Exercise instructions:
Without including any images, repeat the listing below exactly.
• • • •
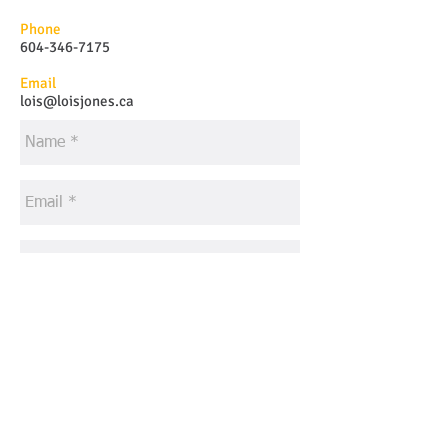
Phone
604-346-7175
Email
lois@loisjones.ca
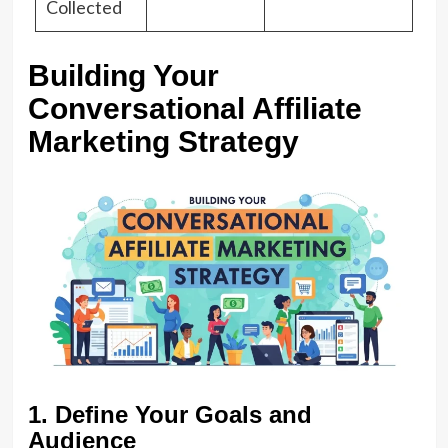
Collected
Building Your
Conversational Affiliate
Marketing Strategy
1. Define Your Goals and
Audience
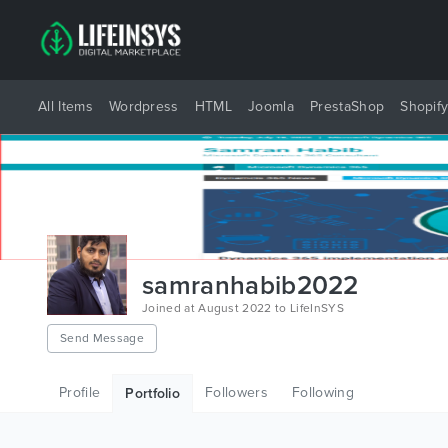
All Items
Wordpress
HTML
Joomla
PrestaShop
Shopif
samranhabib2022
Joined at August 2022 to LifeInSYS
Send Message
Profile
Followers
Following
Portfolio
• • • •
Result of this exercise:
Phone
604-346-7175
Email
lois@loisjones.ca
Collected
Building Your
Conversational Affiliate
Marketing Strategy
1. Define Your Goals and
Audience
All Items
Wordpress
HTML
Joomla
PrestaShop
Shopif
samranhabib2022
Joined at August 2022 to LifeInSYS
Send Message
Profile
Followers
Following
Portfolio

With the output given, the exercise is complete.